Mr Vostibbens bowed his head.
“Thank you. Well,” said the wizard, rolling up his velvet display mat, “I shall do my best not to talk of science or scientists at dinner. I have got my staff, and that should be all my concern—what was that?” stopping and staring at the cat. “You cannot be serious. Leaving? And he is going with the captain? But how can it be? Did Tabytha have anything to do with it? Well…” pausing and stroking the white bramble at the end of his chin. “But the man is married to his library. I daresay he will take the whole library with him. You know, Mr Vostibbens, though I do not like the man, it is a sad thing to think of such a paragon of the academic world as being to leave it. I suppose you are right in one respect—do not look at me like that, I am giving you your due credit—we are alike in that we are both becoming relics. Soon his ideas will be considered old fashioned and will be discredited by the country.

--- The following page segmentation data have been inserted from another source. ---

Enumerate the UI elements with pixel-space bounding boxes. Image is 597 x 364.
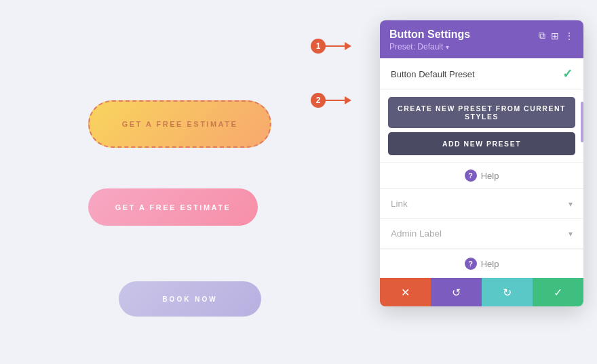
undo-button[interactable]: ↺ — [431, 278, 482, 306]
help-row-2: ? Help — [380, 249, 583, 278]
scroll-indicator — [581, 102, 583, 142]
cancel-icon: ✕ — [401, 286, 410, 299]
panel-header: Button Settings Preset: Default ▾ ⧉ ⊞ ⋮ — [380, 20, 583, 58]
book-label: BOOK NOW — [162, 296, 217, 303]
link-chevron-icon: ▾ — [569, 199, 573, 209]
panel-actions: ✕ ↺ ↻ ✓ — [380, 278, 583, 306]
save-button[interactable]: ✓ — [533, 278, 583, 306]
cancel-button[interactable]: ✕ — [380, 278, 431, 306]
preset-row-label: Button Default Preset — [391, 69, 475, 79]
arrow-1-head — [345, 42, 351, 50]
create-preset-button[interactable]: CREATE NEW PRESET FROM CURRENT STYLES — [388, 97, 575, 128]
redo-button[interactable]: ↻ — [482, 278, 533, 306]
link-section-row[interactable]: Link ▾ — [380, 189, 583, 219]
add-preset-button[interactable]: ADD NEW PRESET — [388, 132, 575, 155]
panel-header-icons: ⧉ ⊞ ⋮ — [539, 30, 574, 41]
estimate1-label: GET A FREE ESTIMATE — [122, 120, 238, 128]
canvas-area: GET A FREE ESTIMATE GET A FREE ESTIMATE … — [0, 0, 597, 364]
estimate-button-1[interactable]: GET A FREE ESTIMATE — [88, 100, 271, 148]
preset-row[interactable]: Button Default Preset ✓ — [380, 58, 583, 90]
arrow-1: 1 — [311, 42, 351, 50]
link-label: Link — [391, 199, 408, 209]
admin-chevron-icon: ▾ — [569, 229, 573, 239]
window-icon[interactable]: ⧉ — [539, 30, 545, 41]
help-text-2: Help — [481, 259, 499, 269]
arrow-2-number: 2 — [311, 93, 326, 108]
chevron-down-icon: ▾ — [446, 43, 449, 51]
estimate-button-2[interactable]: GET A FREE ESTIMATE — [88, 188, 258, 226]
help-row-1: ? Help — [380, 162, 583, 188]
redo-icon: ↻ — [503, 286, 512, 299]
estimate2-label: GET A FREE ESTIMATE — [115, 203, 231, 211]
admin-label-section-row[interactable]: Admin Label ▾ — [380, 219, 583, 249]
panel-preset-label: Preset: Default — [389, 42, 443, 52]
panel-title-area: Button Settings Preset: Default ▾ — [389, 28, 470, 52]
undo-icon: ↺ — [452, 286, 461, 299]
help-icon-2[interactable]: ? — [465, 258, 477, 270]
help-icon-1[interactable]: ? — [465, 169, 477, 182]
book-button[interactable]: BOOK NOW — [119, 281, 261, 317]
arrow-2-head — [345, 96, 351, 104]
preset-checkmark-icon: ✓ — [562, 66, 573, 81]
panel-body: Button Default Preset ✓ CREATE NEW PRESE… — [380, 58, 583, 278]
panel-title: Button Settings — [389, 28, 470, 41]
panel: Button Settings Preset: Default ▾ ⧉ ⊞ ⋮ … — [380, 20, 583, 306]
save-icon: ✓ — [554, 286, 562, 299]
help-text-1: Help — [481, 171, 499, 181]
arrow-2: 2 — [311, 96, 351, 104]
more-icon[interactable]: ⋮ — [564, 31, 574, 41]
arrow-1-number: 1 — [311, 39, 326, 54]
panel-preset-dropdown[interactable]: Preset: Default ▾ — [389, 42, 470, 52]
admin-label: Admin Label — [391, 228, 442, 239]
grid-icon[interactable]: ⊞ — [551, 31, 559, 41]
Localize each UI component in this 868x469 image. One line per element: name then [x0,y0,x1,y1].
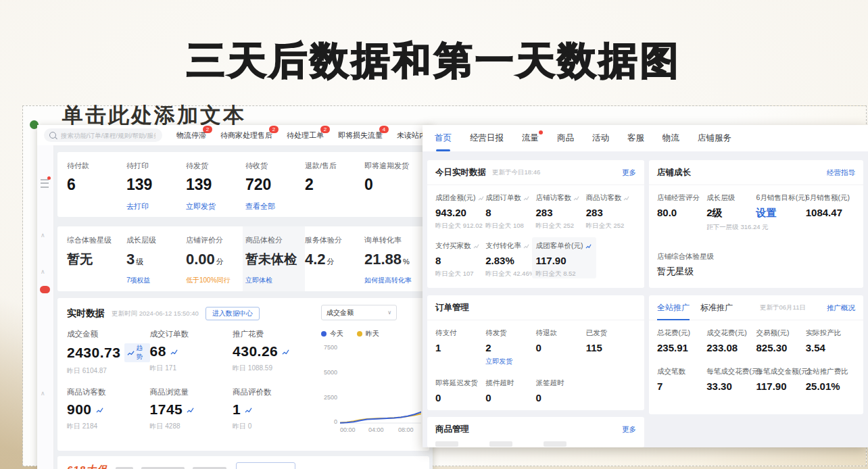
chevron-up-icon[interactable]: ∧ [41,268,45,275]
shop-dashboard-window: 首页 经营日报 流量 商品 活动 客服 物流 店铺服务 今日实时数据 更新于今日… [423,125,868,447]
toolbar-link-workorder[interactable]: 待处理工单 2 [287,130,324,141]
growth-star: 店铺综合体验星级 暂无星级 [657,252,855,278]
trend-icon[interactable] [523,243,529,249]
promo-amount-per-deal: 每笔成交金额(元) 117.90 [756,367,806,392]
realtime-updated: 更新时间 2024-06-12 15:50:40 [112,310,199,318]
guidance-link[interactable]: 经营指导 [827,168,855,178]
more-link[interactable]: 更多 [622,168,636,178]
order-pickup-timeout: 揽件超时 0 [485,378,535,403]
exp-product-check: 商品体检分 暂未体检 立即体检 [243,226,305,291]
trend-icon[interactable] [585,243,592,249]
promo-gmv: 交易额(元) 825.30 [756,328,806,353]
rights-link[interactable]: 7项权益 [126,276,186,285]
trend-icon[interactable] [523,195,529,201]
below-peers-link[interactable]: 低于100%同行 [186,276,245,285]
promo-overview-link[interactable]: 推广概况 [827,303,855,313]
tab-standard-promo[interactable]: 标准推广 [700,302,733,314]
tab-home[interactable]: 首页 [435,132,452,144]
trend-icon[interactable] [96,406,103,414]
search-icon [49,132,56,139]
exp-growth-level: 成长层级 3级 7项权益 [126,235,186,291]
tab-traffic[interactable]: 流量 [522,132,539,144]
trend-icon[interactable] [187,406,194,414]
view-all-link[interactable]: 查看全部 [245,201,305,212]
workbench-sidebar: ∧ ∧ ∧ [37,145,54,469]
tab-service[interactable]: 客服 [627,132,644,144]
mini-chart-area: 成交金额 ∨ 今天 昨天 7500 5000 2500 0 00:00 04:0… [321,305,424,433]
stat-shop-visitors: 店铺访客数 283 昨日全天 252 [536,193,586,230]
realtime-title: 实时数据 [67,307,105,320]
check-now-link[interactable]: 立即体检 [245,276,305,285]
alert-dot [539,130,543,134]
shop-growth-panel: 店铺成长 经营指导 店铺经营评分 80.0 成长层级 2级 距下一层级 316.… [649,160,863,288]
promo-roi: 实际投产比 3.54 [806,328,855,353]
exp-service-score: 服务体验分 4.2分 [305,235,364,291]
spacer [596,241,636,278]
improve-rate-link[interactable]: 如何提高转化率 [364,276,424,285]
toolbar-link-logistics[interactable]: 物流停滞 2 [176,130,206,141]
toolbar-link-traffic-loss[interactable]: 即将损失流量 4 [338,130,383,141]
promo-total-spend: 总花费(元) 235.91 [657,328,706,353]
stat-conversion-rate: 支付转化率 2.83% 昨日全天 42.46% [485,241,535,278]
tab-goods[interactable]: 商品 [557,132,574,144]
growth-level: 成长层级 2级 距下一层级 316.24 元 [706,193,756,232]
order-refund: 待退款 0 [536,328,586,366]
chevron-up-icon[interactable]: ∧ [41,390,45,397]
promotion-panel: 全站推广 标准推广 更新于06月11日 推广概况 总花费(元) 235.91 成… [649,295,863,414]
legend-dot [357,331,362,337]
chevron-down-icon: ∨ [387,310,391,316]
promo-banner[interactable]: 618大促 [57,456,429,469]
badge: 2 [203,126,212,133]
dashboard-nav: 首页 经营日报 流量 商品 活动 客服 物流 店铺服务 [423,125,868,151]
trend-icon[interactable] [282,348,289,355]
blurred-text [489,441,512,447]
workbench-toolbar: 治 物流停滞 2 待商家处理售后 2 待处理工单 2 即将损失流量 4 未读站内… [37,125,433,146]
order-to-ship: 待发货 2 立即发货 [485,328,535,366]
stat-goods-visitors: 商品访客数 283 昨日全天 252 [586,193,636,230]
stat-paying-buyers: 支付买家数 8 昨日全天 107 [435,241,485,278]
tab-sitewide-promo[interactable]: 全站推广 [657,302,690,314]
tab-daily-report[interactable]: 经营日报 [470,132,504,144]
sidebar-alert-dot [47,176,51,180]
trend-icon[interactable] [478,195,484,201]
toolbar-link-aftersale[interactable]: 待商家处理售后 2 [220,130,272,141]
menu-icon[interactable] [41,179,49,188]
exp-star-level: 综合体验星级 暂无 [67,235,126,291]
go-print-link[interactable]: 去打印 [126,201,186,212]
trend-icon[interactable] [473,243,479,249]
tab-logistics[interactable]: 物流 [662,132,679,144]
trend-chip[interactable]: 趋势 [124,343,149,362]
spacer [586,378,636,403]
more-link[interactable]: 更多 [622,425,636,435]
exp-shop-score: 店铺评价分 0.00分 低于100%同行 [186,235,245,291]
blurred-text [544,441,566,447]
ship-now-link[interactable]: 立即发货 [186,201,245,212]
badge: 2 [320,126,330,133]
ship-now-link[interactable]: 立即发货 [485,357,535,366]
metric-pageviews: 商品浏览量 1745 昨日 4288 [150,387,233,431]
todo-to-ship: 待发货 139 立即发货 [186,161,245,217]
todo-to-print: 待打印 139 去打印 [126,161,186,217]
chart-metric-select[interactable]: 成交金额 ∨ [321,305,397,320]
promo-banner-button[interactable] [236,462,295,469]
metric-promo-spend: 推广花费 430.26 昨日 1088.59 [233,329,316,376]
legend-today[interactable]: 今天 [321,329,343,339]
stat-avg-order-value: 成团客单价(元) 117.90 昨日全天 8.52 [532,237,596,278]
todo-pending-payment: 待付款 6 [67,161,126,217]
chevron-up-icon[interactable]: ∧ [41,232,45,239]
trend-icon[interactable] [623,195,629,201]
seller-workbench-window: 治 物流停滞 2 待商家处理售后 2 待处理工单 2 即将损失流量 4 未读站内… [37,125,433,469]
promo-fee-ratio: 全站推广费比 25.01% [806,367,855,392]
trend-icon[interactable] [170,348,178,355]
exp-inquiry-rate: 询单转化率 21.88% 如何提高转化率 [364,235,424,291]
trend-icon[interactable] [573,195,579,201]
search-input-wrap[interactable] [44,128,162,142]
search-input[interactable] [59,131,157,140]
set-target-link[interactable]: 设置 [756,207,806,220]
experience-card: 综合体验星级 暂无 成长层级 3级 7项权益 店铺评价分 0.00分 低于100… [57,226,429,291]
data-center-button[interactable]: 进入数据中心 [206,307,260,320]
legend-yesterday[interactable]: 昨天 [357,329,379,339]
tab-activity[interactable]: 活动 [592,132,609,144]
tab-shop-services[interactable]: 店铺服务 [698,132,731,144]
trend-icon[interactable] [245,406,252,414]
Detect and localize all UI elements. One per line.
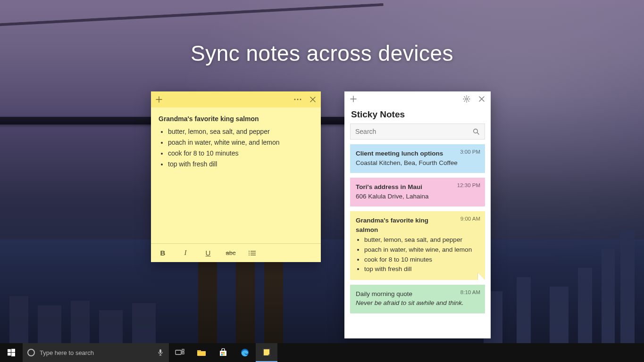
italic-button[interactable]: I — [180, 249, 191, 257]
svg-rect-18 — [182, 352, 184, 354]
svg-rect-14 — [11, 353, 15, 356]
svg-rect-16 — [176, 350, 181, 354]
svg-rect-8 — [251, 255, 256, 255]
svg-point-2 — [300, 99, 301, 100]
svg-point-5 — [249, 253, 250, 254]
more-options-button[interactable] — [293, 95, 302, 104]
underline-button[interactable]: U — [203, 249, 213, 257]
svg-rect-6 — [251, 253, 256, 253]
bold-button[interactable]: B — [158, 249, 168, 257]
settings-button[interactable] — [462, 95, 471, 103]
svg-rect-15 — [159, 349, 161, 353]
notes-list-window[interactable]: Sticky Notes 3:00 PM Client meeting lunc… — [344, 91, 491, 338]
note-card-subtitle: Coastal Kitchen, Bea, Fourth Coffee — [356, 158, 479, 168]
svg-rect-23 — [221, 354, 223, 355]
note-card[interactable]: 9:00 AM Grandma's favorite king salmon b… — [350, 211, 485, 280]
file-explorer-app[interactable] — [191, 343, 212, 362]
svg-point-9 — [466, 98, 468, 100]
search-icon — [473, 128, 480, 135]
note-card[interactable]: 12:30 PM Tori's address in Maui 606 Kalu… — [350, 178, 485, 206]
note-card-list-item: butter, lemon, sea salt, and pepper — [364, 235, 479, 245]
note-editor-window[interactable]: Grandma's favorite king salmon butter, l… — [151, 91, 321, 262]
taskbar[interactable]: Type here to search — [0, 343, 644, 362]
app-title: Sticky Notes — [344, 107, 491, 123]
note-list-item[interactable]: poach in water, white wine, and lemon — [168, 138, 313, 148]
taskbar-search-placeholder: Type here to search — [40, 349, 153, 356]
strikethrough-button[interactable]: abc — [226, 249, 236, 256]
note-card-subtitle: 606 Kalula Drive, Lahaina — [356, 192, 479, 201]
note-card-list-item: cook for 8 to 10 minutes — [364, 255, 479, 264]
notes-card-list[interactable]: 3:00 PM Client meeting lunch options Coa… — [344, 144, 491, 338]
svg-rect-11 — [8, 349, 11, 352]
note-list-item[interactable]: butter, lemon, sea salt, and pepper — [168, 127, 313, 137]
note-time: 3:00 PM — [460, 148, 480, 156]
svg-rect-22 — [223, 352, 225, 354]
microphone-icon[interactable] — [158, 349, 164, 356]
note-list-item[interactable]: top with fresh dill — [168, 159, 313, 169]
note-format-toolbar: B I U abc — [151, 243, 321, 262]
svg-rect-13 — [8, 353, 11, 355]
cortana-icon — [27, 349, 35, 356]
close-window-button[interactable] — [477, 95, 486, 103]
svg-point-3 — [249, 251, 250, 252]
svg-rect-4 — [251, 251, 256, 251]
search-box[interactable] — [350, 123, 485, 140]
new-note-button[interactable] — [155, 95, 163, 104]
svg-rect-21 — [221, 352, 223, 354]
svg-rect-19 — [197, 350, 201, 352]
note-card-list: butter, lemon, sea salt, and pepper poac… — [356, 235, 479, 273]
headline-text: Sync notes across devices — [0, 41, 644, 66]
svg-point-7 — [249, 255, 250, 255]
search-input[interactable] — [355, 128, 473, 135]
note-title[interactable]: Grandma's favorite king salmon — [159, 114, 313, 124]
note-time: 9:00 AM — [460, 215, 480, 223]
taskbar-search[interactable]: Type here to search — [23, 343, 169, 362]
note-card-list-item: top with fresh dill — [364, 264, 479, 274]
desktop: Sync notes across devices Grandma's favo… — [0, 0, 644, 362]
note-card[interactable]: 3:00 PM Client meeting lunch options Coa… — [350, 144, 485, 173]
note-time: 8:10 AM — [460, 288, 480, 296]
page-fold-icon — [477, 272, 485, 280]
microsoft-store-app[interactable] — [212, 343, 234, 362]
note-card[interactable]: 8:10 AM Daily morning quote Never be afr… — [350, 285, 485, 313]
close-note-button[interactable] — [309, 95, 317, 104]
sticky-notes-app[interactable] — [256, 343, 277, 362]
svg-rect-17 — [182, 349, 184, 351]
svg-point-0 — [294, 99, 296, 100]
svg-rect-24 — [223, 354, 225, 355]
note-titlebar[interactable] — [151, 91, 321, 107]
note-card-list-item: poach in water, white wine, and lemon — [364, 245, 479, 255]
task-view-button[interactable] — [169, 343, 191, 362]
new-note-button[interactable] — [349, 95, 358, 103]
note-card-subtitle: Never be afraid to sit awhile and think. — [356, 298, 479, 308]
note-body[interactable]: Grandma's favorite king salmon butter, l… — [151, 107, 321, 243]
start-button[interactable] — [0, 343, 23, 362]
note-time: 12:30 PM — [457, 181, 480, 189]
notes-list-titlebar[interactable] — [344, 91, 491, 107]
note-list[interactable]: butter, lemon, sea salt, and pepper poac… — [159, 127, 313, 169]
svg-rect-12 — [11, 349, 15, 352]
wallpaper-skyline-left — [0, 258, 198, 343]
edge-browser-app[interactable] — [234, 343, 256, 362]
bullet-list-button[interactable] — [248, 250, 259, 256]
note-list-item[interactable]: cook for 8 to 10 minutes — [168, 148, 313, 158]
svg-point-1 — [297, 99, 299, 100]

I suppose they already are, which is why he was removed from his post. Once he is gone from Marridon, and all his knowledge gone with him, and his peers no longer look to him for guidance, he will understand how we feel. He certainly understands the isolation of genius, whatever that genius might operate by.”
The cat shook its head, and the bell around its neck jingled.
“I do not mean to call myself a genius, Mr Vostibbens,” said the old man, with a dignified air. “I only meant to imply that people with great knowledge understand how that knowledge must be got. Mastery of any subject requires much solitude and patience, leaving time for little else. Yes, we might be lonely in the evening of life, but we have gained in other ways.” He passed his thumb over the pommel of his staff, and his brows furrowed. “To leave our knowledge to our children, that they might benefit from our discoveries and concessions, is all any old man could ask for really.”
A slight blush tinged the wizard’s cheek, and he looked gravely at his empty table. A nose pushed his hand, and the wizard looked down to find Mr Vostibbens standing on his haunches and nuzzling him.